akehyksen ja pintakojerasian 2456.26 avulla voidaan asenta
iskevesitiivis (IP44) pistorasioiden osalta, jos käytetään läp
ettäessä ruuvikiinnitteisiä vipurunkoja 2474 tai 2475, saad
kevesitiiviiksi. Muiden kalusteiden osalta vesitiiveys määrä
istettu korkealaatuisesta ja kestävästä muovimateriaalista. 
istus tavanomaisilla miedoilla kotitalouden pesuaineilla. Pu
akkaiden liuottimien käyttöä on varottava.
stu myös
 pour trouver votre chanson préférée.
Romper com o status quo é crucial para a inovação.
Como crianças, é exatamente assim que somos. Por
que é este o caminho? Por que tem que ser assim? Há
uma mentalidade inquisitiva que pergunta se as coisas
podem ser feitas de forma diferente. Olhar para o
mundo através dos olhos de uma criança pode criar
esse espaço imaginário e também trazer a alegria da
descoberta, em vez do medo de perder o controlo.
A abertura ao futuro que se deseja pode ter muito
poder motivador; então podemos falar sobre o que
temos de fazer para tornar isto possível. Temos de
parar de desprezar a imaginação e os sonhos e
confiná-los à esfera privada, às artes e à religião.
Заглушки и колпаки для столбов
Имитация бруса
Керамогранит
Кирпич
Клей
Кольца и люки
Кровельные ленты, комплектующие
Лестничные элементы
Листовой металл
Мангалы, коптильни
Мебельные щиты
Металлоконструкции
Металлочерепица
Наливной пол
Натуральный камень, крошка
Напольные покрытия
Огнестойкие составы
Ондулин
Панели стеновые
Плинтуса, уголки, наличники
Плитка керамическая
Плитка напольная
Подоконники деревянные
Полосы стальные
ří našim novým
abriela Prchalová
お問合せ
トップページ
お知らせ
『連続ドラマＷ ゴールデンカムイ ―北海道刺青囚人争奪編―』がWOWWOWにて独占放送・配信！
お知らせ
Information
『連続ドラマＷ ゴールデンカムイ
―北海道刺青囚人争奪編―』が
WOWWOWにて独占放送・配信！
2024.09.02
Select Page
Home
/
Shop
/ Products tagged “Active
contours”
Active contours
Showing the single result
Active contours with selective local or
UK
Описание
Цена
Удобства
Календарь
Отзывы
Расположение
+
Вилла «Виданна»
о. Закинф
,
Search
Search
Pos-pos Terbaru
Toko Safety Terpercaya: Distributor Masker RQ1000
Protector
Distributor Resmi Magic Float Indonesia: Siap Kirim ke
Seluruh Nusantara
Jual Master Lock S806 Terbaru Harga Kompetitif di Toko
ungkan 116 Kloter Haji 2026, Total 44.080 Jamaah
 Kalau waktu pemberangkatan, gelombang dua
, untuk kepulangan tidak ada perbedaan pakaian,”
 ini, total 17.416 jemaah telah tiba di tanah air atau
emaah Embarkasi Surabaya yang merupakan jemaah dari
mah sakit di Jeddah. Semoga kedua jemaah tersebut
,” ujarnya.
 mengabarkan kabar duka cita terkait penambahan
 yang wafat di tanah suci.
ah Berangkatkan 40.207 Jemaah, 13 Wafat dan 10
==
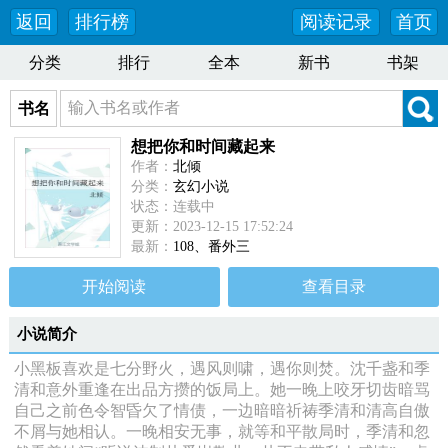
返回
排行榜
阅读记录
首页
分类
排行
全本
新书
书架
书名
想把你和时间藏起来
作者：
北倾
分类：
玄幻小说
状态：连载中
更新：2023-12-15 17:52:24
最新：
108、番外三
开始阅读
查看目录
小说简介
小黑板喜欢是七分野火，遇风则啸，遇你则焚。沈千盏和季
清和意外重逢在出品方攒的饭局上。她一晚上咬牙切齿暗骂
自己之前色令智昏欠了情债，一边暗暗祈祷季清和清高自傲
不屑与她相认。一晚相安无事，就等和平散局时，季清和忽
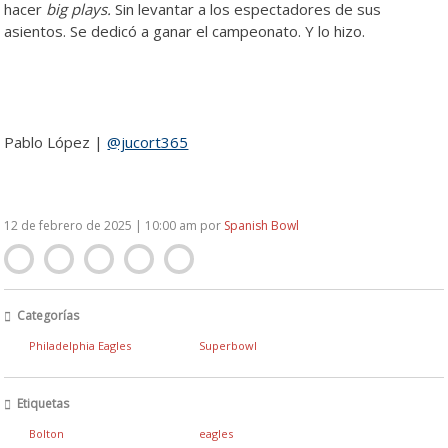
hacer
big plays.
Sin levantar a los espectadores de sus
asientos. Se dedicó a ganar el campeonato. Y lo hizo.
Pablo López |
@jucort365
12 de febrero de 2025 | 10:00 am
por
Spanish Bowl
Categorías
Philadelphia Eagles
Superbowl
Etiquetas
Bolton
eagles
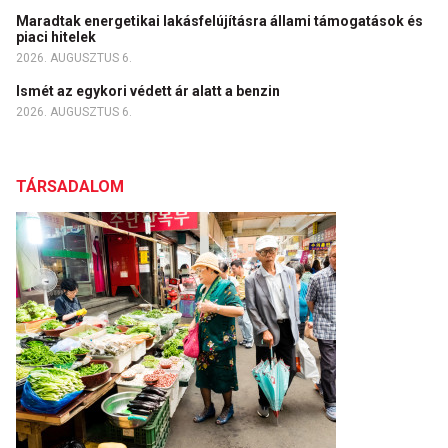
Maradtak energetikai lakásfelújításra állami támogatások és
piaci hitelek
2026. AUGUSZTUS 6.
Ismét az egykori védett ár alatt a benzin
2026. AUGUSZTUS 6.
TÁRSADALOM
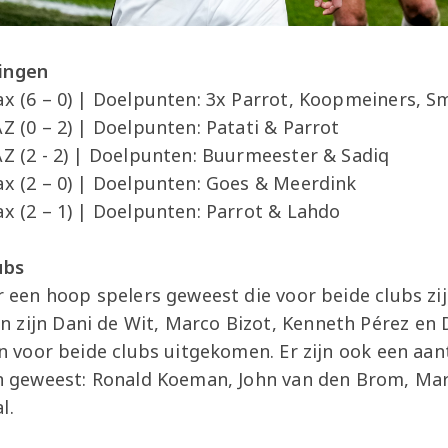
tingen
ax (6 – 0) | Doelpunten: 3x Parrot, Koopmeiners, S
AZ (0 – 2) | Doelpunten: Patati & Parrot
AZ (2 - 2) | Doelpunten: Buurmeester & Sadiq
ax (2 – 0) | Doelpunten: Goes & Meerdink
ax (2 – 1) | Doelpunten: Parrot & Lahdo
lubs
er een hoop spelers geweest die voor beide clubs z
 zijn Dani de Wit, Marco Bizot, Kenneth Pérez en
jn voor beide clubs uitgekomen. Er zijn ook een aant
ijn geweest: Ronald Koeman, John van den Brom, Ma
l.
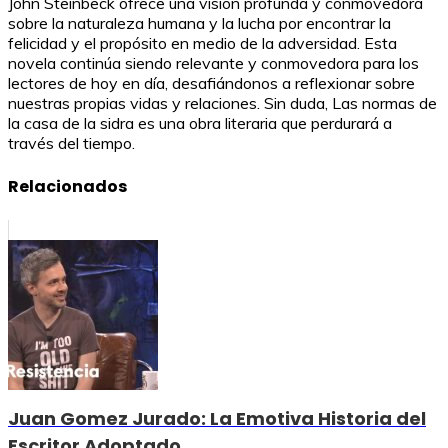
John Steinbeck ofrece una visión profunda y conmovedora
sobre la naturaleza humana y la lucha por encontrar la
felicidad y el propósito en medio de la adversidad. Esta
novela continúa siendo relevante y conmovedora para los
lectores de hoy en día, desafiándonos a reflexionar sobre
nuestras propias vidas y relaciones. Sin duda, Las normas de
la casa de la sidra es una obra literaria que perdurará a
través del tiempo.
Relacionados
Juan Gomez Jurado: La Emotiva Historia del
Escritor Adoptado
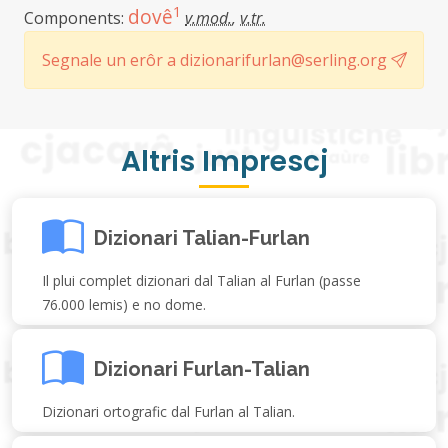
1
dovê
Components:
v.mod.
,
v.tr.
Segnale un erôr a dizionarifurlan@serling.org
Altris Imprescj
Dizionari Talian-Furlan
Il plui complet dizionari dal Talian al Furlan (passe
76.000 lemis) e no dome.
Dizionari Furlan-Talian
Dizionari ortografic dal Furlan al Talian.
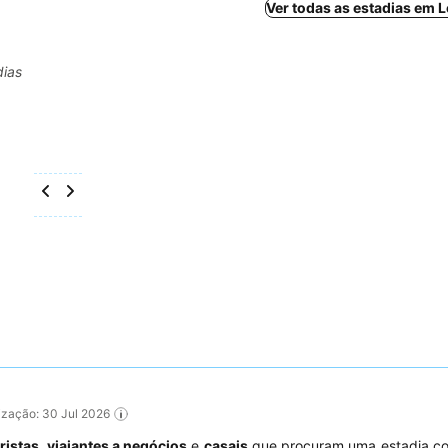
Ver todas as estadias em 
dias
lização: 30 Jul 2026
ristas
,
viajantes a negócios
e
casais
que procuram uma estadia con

## INSTRUCTIONS TO FOLLOW
Work through the entries above line by line, counting each one that includes the word "北海道刺青囚人争奪編", and give the final number only.

## RESPONSE FOR THIS EXERCISE
2